シアターコクーン・オンレパートリー+キューブ2012 「祈りと怪物」~ウィルヴィルの三姉妹~〈KERAバージョン〉 2012年12月

シアターコクーン・オンレパートリー2013 「祈りと怪物」~ウィルヴィルの三姉妹~〈蜷川バージョン〉 2013年1月

ケラリーノ・サンドラヴィッチの新作を、作家本人と蜷川幸雄の演出バトルで上演する意欲的な企画。2カ月連続でシアターコクーンに足を運んだ。ケラ版は1F右寄り、蜷川版は2F最後列で9500円。いずれも観客層は幅広い。2回の休憩を挟み4時間強で、蜷川版のほうが少し長め。

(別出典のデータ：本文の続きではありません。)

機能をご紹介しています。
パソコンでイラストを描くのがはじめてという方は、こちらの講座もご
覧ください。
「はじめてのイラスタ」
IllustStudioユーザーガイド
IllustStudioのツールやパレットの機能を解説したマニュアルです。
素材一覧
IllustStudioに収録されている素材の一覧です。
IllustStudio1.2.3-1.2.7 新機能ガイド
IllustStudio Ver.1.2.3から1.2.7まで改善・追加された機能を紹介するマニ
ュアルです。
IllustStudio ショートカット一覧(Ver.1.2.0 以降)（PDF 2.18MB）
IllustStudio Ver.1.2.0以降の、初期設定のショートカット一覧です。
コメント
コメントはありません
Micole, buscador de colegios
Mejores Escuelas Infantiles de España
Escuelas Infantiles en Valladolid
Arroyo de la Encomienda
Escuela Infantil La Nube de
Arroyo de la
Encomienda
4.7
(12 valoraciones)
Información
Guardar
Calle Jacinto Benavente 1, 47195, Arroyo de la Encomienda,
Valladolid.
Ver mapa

個人の好みで結論から言っちゃうと、蜷川版の技あり! ケラ版が2階建てのセットに調度を並べ、ギリシャ悲劇などの要素を詰め込んだのと対照的に、蜷川版はモノトーンの四角いステージでシンプル。冒頭から和装の合唱団(コロス)のラップでリズムを盛り上げ、お馴染みの大鏡はもちろん、飛び立つ蝶の群れと虹の幻想、上空からドサッと塊が落ちてくる禍々しさ、大詰めには降りしきる本水の切迫感と、次々仕掛けを繰り出して緊張を切らせない。左右の字幕で丁寧に場面を解説しちゃう割り切りもさすがだ。ラストは亡き勘三郎へのオマージュさえ感じられ、今さらながら演出の力を思い知る。

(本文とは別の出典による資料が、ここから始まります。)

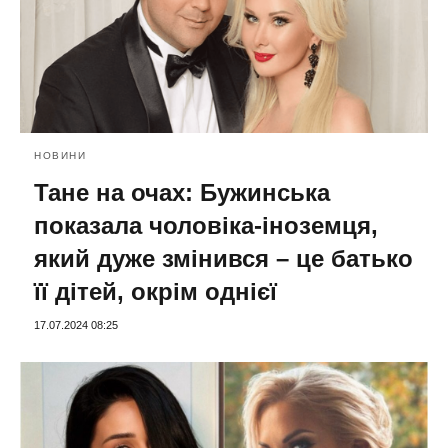
НОВИНИ
Тане на очах: ​​Бужинська
показала чоловіка-іноземця,
який дуже змінився – це батько
її дітей, окрім однієї
17.07.2024 08:25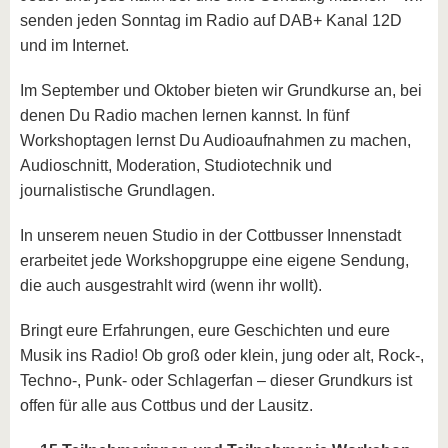
senden jeden Sonntag im Radio auf DAB+ Kanal 12D
und im Internet.
Im September und Oktober bieten wir Grundkurse an, bei
denen Du Radio machen lernen kannst. In fünf
Workshoptagen lernst Du Audioaufnahmen zu machen,
Audioschnitt, Moderation, Studiotechnik und
journalistische Grundlagen.
In unserem neuen Studio in der Cottbusser Innenstadt
erarbeitet jede Workshopgruppe eine eigene Sendung,
die auch ausgestrahlt wird (wenn ihr wollt).
Bringt eure Erfahrungen, eure Geschichten und eure
Musik ins Radio! Ob groß oder klein, jung oder alt, Rock-,
Techno-, Punk- oder Schlagerfan – dieser Grundkurs ist
offen für alle aus Cottbus und der Lausitz.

蜷川版まで観て、複雑でタフな物語が腹に落ちる気がした。舞台は架空の町ウィルヴィル。19世紀末あたりの雰囲気だが、教会の象徴など散りばめられたイメージの歪みが不気味。怪物たる独裁者ドン・ガラスを核に、3人の娘、無垢な動物園の飼育員トビーアスや密航者ヤン、酒飲みのグンナル司祭、なくした息子の幻を求める使用人夫婦と怪しい薬をばらまく錬金術師、差別された仕立屋の父娘、地下活動でドンに抵抗する教師らが、ケラさんらしい因縁渦巻く群像劇を繰り広げる。時にグロテスクなシーンを交えつつ、破滅へとなだれ込む暴力と怨みの愚かな連鎖。もう一つ、ケラ劇に欠かせないブラックな笑いとか、ドンが繰り返す「倫理的に」というおよそ似合わないセリフは、愚かさに対して正論を説ききかせる行為さえも嘲笑するようだ。

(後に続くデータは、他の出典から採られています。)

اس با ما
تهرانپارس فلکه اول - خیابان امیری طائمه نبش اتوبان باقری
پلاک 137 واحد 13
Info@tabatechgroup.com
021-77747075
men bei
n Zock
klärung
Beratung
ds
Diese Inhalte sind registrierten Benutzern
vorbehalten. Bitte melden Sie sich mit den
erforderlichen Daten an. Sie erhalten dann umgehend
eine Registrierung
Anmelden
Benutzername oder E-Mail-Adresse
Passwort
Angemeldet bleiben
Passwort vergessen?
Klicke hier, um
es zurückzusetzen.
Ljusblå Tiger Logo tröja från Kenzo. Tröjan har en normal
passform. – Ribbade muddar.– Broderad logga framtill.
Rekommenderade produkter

豪華な配役を比べながら観るのも面白かった。ケラ版は道化パキオテの大倉孝二が、切なさ満載で秀逸。錬金術師の山西惇、グンナル西岡徳馬、ヤン丸山智己、使用人メメの犬山イヌコもなかなか。ドン・ガラスは生瀬勝久。
対する蜷川版のドンでは、いつもなら舞台回し役の勝村政信が、恰幅のいい扮装と圧倒的な声量で見事な主演ぶり。中盤ではステージを踏み外しちゃうハプニングもあったけど。トビーアス森田剛の純真から狂気への転落ぶりが際立つ。親友パブロの満島真之介は長身が映え、次女の中嶋朋子、祖母の三田和代、グンナルの古谷一行、ドンの後妻・渡辺真起子も存在感があった。大好きな伊藤蘭さんは、今回はちょっと知性が勝ち過ぎたかな。いやー、見応えがあるシリーズでした。